Please keep to the lines below from the one with "495 252 01 12" through the one with "inversées. Ainsi, la", and restate them word for word, ends included.

Data extract =>

++++

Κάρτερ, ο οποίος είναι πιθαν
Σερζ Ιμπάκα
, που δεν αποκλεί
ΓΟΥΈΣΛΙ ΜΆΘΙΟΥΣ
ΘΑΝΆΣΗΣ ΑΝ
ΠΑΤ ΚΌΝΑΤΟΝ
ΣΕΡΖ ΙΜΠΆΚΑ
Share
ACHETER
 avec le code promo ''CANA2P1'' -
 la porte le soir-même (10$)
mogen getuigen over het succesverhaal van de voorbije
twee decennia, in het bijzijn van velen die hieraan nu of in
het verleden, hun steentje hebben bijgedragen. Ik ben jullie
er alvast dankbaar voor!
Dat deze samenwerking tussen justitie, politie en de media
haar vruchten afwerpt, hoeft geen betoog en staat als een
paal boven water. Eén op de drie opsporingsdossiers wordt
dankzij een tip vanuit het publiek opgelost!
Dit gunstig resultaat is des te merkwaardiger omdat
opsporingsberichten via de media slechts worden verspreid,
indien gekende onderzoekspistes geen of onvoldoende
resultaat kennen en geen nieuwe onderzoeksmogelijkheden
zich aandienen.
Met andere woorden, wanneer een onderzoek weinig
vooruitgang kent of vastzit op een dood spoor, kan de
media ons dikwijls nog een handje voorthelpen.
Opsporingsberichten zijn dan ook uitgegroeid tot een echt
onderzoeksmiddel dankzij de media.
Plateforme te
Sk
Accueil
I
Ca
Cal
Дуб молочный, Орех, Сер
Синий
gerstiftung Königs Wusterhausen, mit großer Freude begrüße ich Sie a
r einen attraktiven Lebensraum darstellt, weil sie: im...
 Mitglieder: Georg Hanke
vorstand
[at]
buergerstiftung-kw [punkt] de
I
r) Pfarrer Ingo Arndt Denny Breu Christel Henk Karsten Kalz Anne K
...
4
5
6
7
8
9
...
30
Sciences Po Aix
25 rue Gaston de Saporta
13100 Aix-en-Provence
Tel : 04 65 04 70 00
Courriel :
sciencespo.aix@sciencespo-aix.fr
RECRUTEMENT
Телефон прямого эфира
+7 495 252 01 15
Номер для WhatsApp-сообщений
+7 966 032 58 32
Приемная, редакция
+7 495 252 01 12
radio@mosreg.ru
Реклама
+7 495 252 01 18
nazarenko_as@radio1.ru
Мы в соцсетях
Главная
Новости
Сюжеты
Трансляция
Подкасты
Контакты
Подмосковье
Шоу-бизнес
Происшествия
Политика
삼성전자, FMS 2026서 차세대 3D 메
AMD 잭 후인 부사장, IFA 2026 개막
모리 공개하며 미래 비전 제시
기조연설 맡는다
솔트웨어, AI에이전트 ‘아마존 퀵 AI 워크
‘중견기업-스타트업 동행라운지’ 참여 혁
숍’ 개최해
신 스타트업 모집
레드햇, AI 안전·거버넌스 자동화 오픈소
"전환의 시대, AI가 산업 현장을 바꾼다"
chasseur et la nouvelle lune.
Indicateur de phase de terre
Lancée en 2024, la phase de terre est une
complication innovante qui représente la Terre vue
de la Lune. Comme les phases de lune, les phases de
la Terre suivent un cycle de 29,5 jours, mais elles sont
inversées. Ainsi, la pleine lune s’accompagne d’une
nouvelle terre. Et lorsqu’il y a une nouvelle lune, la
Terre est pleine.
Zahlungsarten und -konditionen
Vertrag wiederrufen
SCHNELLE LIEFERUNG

++++

Answer to this exercise =>
+7 495 252 01 12
radio@mosreg.ru
Реклама
+7 495 252 01 18
nazarenko_as@radio1.ru
Мы в соцсетях
Главная
Новости
Сюжеты
Трансляция
Подкасты
Контакты
Подмосковье
Шоу-бизнес
Происшествия
Политика
삼성전자, FMS 2026서 차세대 3D 메
AMD 잭 후인 부사장, IFA 2026 개막
모리 공개하며 미래 비전 제시
기조연설 맡는다
솔트웨어, AI에이전트 ‘아마존 퀵 AI 워크
‘중견기업-스타트업 동행라운지’ 참여 혁
숍’ 개최해
신 스타트업 모집
레드햇, AI 안전·거버넌스 자동화 오픈소
"전환의 시대, AI가 산업 현장을 바꾼다"
chasseur et la nouvelle lune.
Indicateur de phase de terre
Lancée en 2024, la phase de terre est une
complication innovante qui représente la Terre vue
de la Lune. Comme les phases de lune, les phases de
la Terre suivent un cycle de 29,5 jours, mais elles sont
inversées. Ainsi, la pleine lune s’accompagne d’une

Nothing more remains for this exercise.